In its main point on appeal, the State contends that the trial court erroneously concluded that Detective King, as a Melbourne police officer, lacked the authority to execute the order involving a cellular phone whose subscriber resided in Merritt Island. The parties seem to be in agreement that King's *1222 authority depends on where the "interception" of a phone call is deemed to take place. "Intercept" is defined in the wiretap statute as "the aural or other acquisition of the contents of any wire, electronic, or oral communication through the use of any electronic, mechanical, or other device." § 934.02(3), Fla. Stat. (1997). The State notes that no Florida court has ruled on the question of where an "interception" occurs for jurisdictional purposes where a cellular telephone is involved, and further notes that "a cellular telephone is mobile in nature and can be repeatedly carried across various jurisdictional lines."

The State argues, and we agree, that the "interception" of a cellular call occurs both at the location of the tapped telephone and at the site where law enforcement authorities hear and record the call, and therefore the wiretap was proper here where the listening post was located in Melbourne. This is the approach adopted by numerous courts faced with similar jurisdictional issues. See United States v. Ramirez, 112 F.3d 849, 852 (7th Cir.1997) (upholding authority of Wisconsin federal court to issue wiretap order on cellular phone where phone and listening post were in Minnesota; discussing mobility of cellular phone and noting that "interception takes place both where the phone is located (including, we suppose, although we can find no cases, where the receiving phone is located) and where the scanner used to make the interception is located"), cert. denied, ___ U.S. ___, 118 S.Ct. 232, 139 L.Ed.2d 163 (1997); United States v. Rodriguez, 968 F.2d 130, 136 (2d Cir.1992) (upholding wiretap in New York of telephones in New Jersey, noting that "a communication is intercepted not only where the tapped telephone is located, but also where the contents of the redirected are first to be heard"); United States v. Burford, 755 F.Supp. 607, 611 (S.D.N.Y.1991) (approving authority of New York federal court to authorize tap of telephones in Brooklyn and Maryland, noting that conversations "began in Maryland and were aurally acquired, or seized, in New York"); Evans v. State, 252 Ga. 312, 314 S.E.2d 421 (1984) (approving authority of Fulton County district attorney to apply, and Fulton Superior Court judge to issue, wiretap warrant on phones outside of county where listening post was within county).

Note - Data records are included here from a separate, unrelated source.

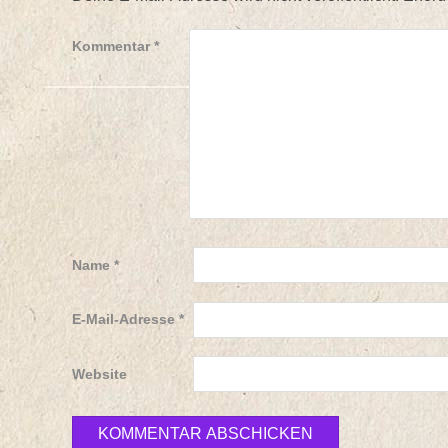
Kommentar
*
Name
*
E-Mail-Adresse
*
Website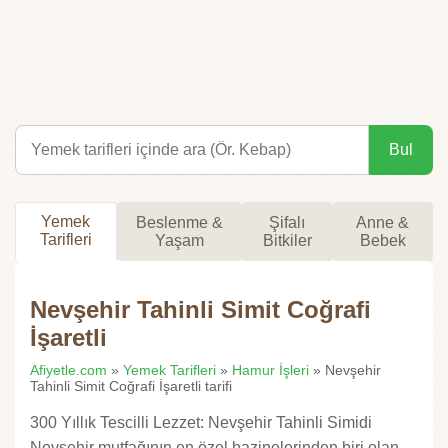
Bul
Yemek
Beslenme &
Şifalı
Anne &
Tarifleri
Yaşam
Bitkiler
Bebek
Nevşehir Tahinli Simit Coğrafi
İşaretli
Afiyetle.com
»
Yemek Tarifleri
»
Hamur İşleri
» Nevşehir
Tahinli Simit Coğrafi İşaretli tarifi
300 Yıllık Tescilli Lezzet: Nevşehir Tahinli Simidi
Nevşehir mutfağının en özel hazinelerinden biri olan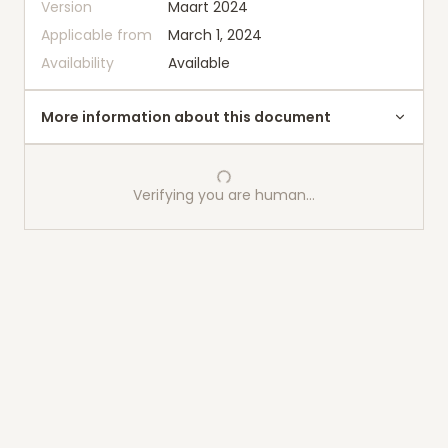
Version
Maart 2024
Applicable from
March 1, 2024
Availability
Available
More information about this document
Verifying you are human…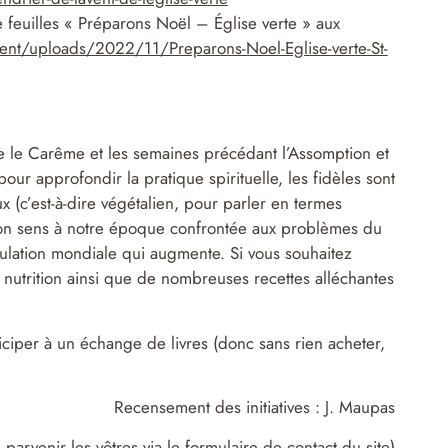
e feuilles « Préparons Noël – Église verte » aux
ent/uploads/2022/11/Preparons-Noel-Eglise-verte-St-
e le Carême et les semaines précédant l’Assomption et
our approfondir la pratique spirituelle, les fidèles sont
x (c’est-à-dire végétalien, pour parler en termes
 son sens à notre époque confrontée aux problèmes du
pulation mondiale qui augmente. Si vous souhaitez
 nutrition ainsi que de nombreuses recettes alléchantes
ticiper à un échange de livres (donc sans rien acheter,
Recensement des initiatives : J. Maupas
 parvenir les vôtres via le formulaire de contact du site)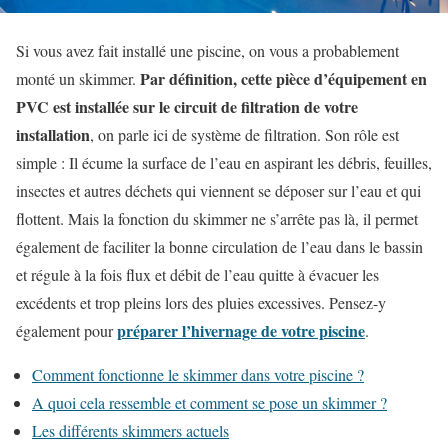
Si vous avez fait installé une piscine, on vous a probablement
Par définition, cette pièce d’équipement en
monté un skimmer.
PVC est installée sur le circuit de filtration de votre
installation
, on parle ici de système de filtration. Son rôle est
simple : Il écume la surface de l’eau en aspirant les débris, feuilles,
insectes et autres déchets qui viennent se déposer sur l’eau et qui
flottent. Mais la fonction du skimmer ne s’arrête pas là, il permet
également de faciliter la bonne circulation de l’eau dans le bassin
et régule à la fois flux et débit de l’eau quitte à évacuer les
excédents et trop pleins lors des pluies excessives. Pensez-y
préparer l’hivernage de votre piscine
également pour
.
Comment fonctionne le skimmer dans votre piscine ?
A quoi cela ressemble et comment se pose un skimmer ?
Les différents skimmers actuels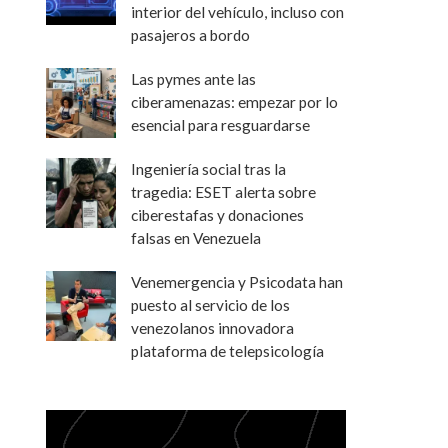
interior del vehículo, incluso con
pasajeros a bordo
Las pymes ante las
ciberamenazas: empezar por lo
esencial para resguardarse
Ingeniería social tras la
tragedia: ESET alerta sobre
ciberestafas y donaciones
falsas en Venezuela
Venemergencia y Psicodata han
puesto al servicio de los
venezolanos innovadora
plataforma de telepsicología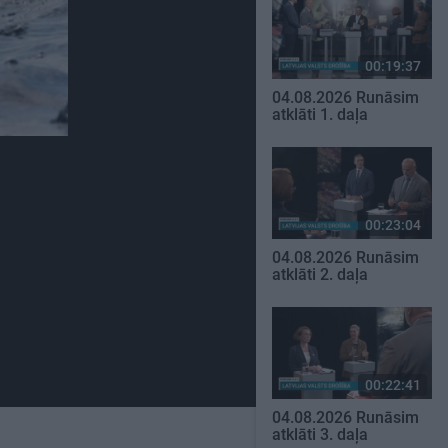
00:19:37
04.08.2026 Runāsim
atklāti 1. daļa
00:23:04
04.08.2026 Runāsim
atklāti 2. daļa
00:22:41
04.08.2026 Runāsim
atklāti 3. daļa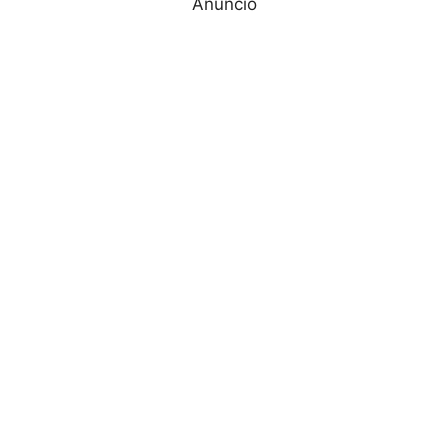
Anuncio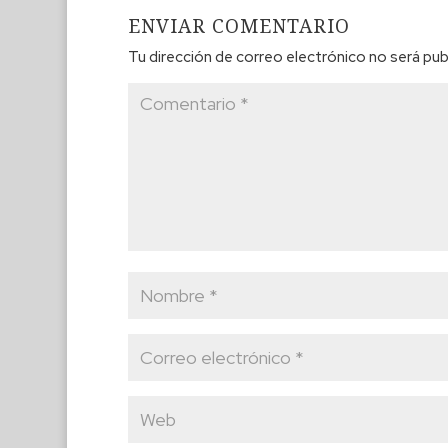
ENVIAR COMENTARIO
Tu dirección de correo electrónico no será pub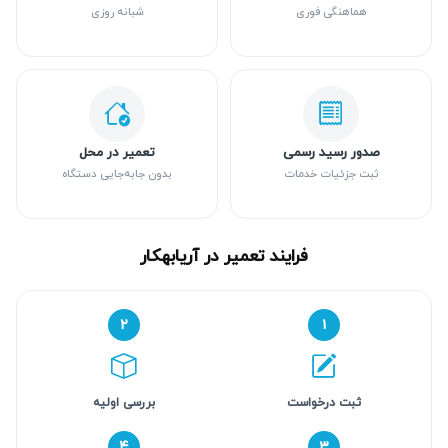
هماهنگی فوری
شبانه روزی
صدور رسید رسمی
تعمیر در محل
ثبت جزئیات خدمات
بدون جابه‌جایی دستگاه
فرایند تعمیر در آریابهکار
۲
۱
ثبت درخواست
بررسی اولیه
۴
۳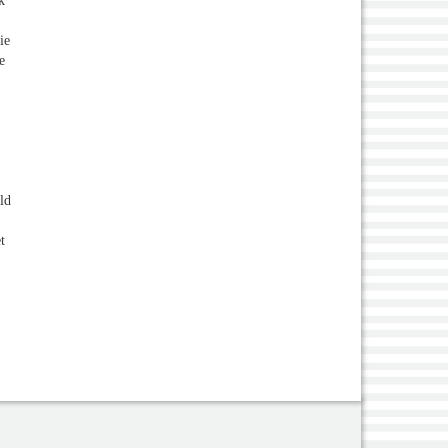
k
ie
e
eld
t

In so holding, we reject Appellees' contention that our interpretation is foreclosed by the decision in State v. Mozo, 655 So.2d 1115, 1117 (Fla.1995), wherein the supreme court stated that under the Florida wiretap statute "[t]he actual `interception' of a communication occurs not where such is ultimately heard or recorded but where the communication originates." In Mozo, the court was addressing the issue of whether a citizen has privacy expectation in a cordless phone conversation. The police had, without a wiretap order, monitored cordless telephone calls from an apartment complex using a scanner. The defendants moved to suppress the evidence obtained via the scanner, claiming a right to privacy to cordless phone conversations in their home.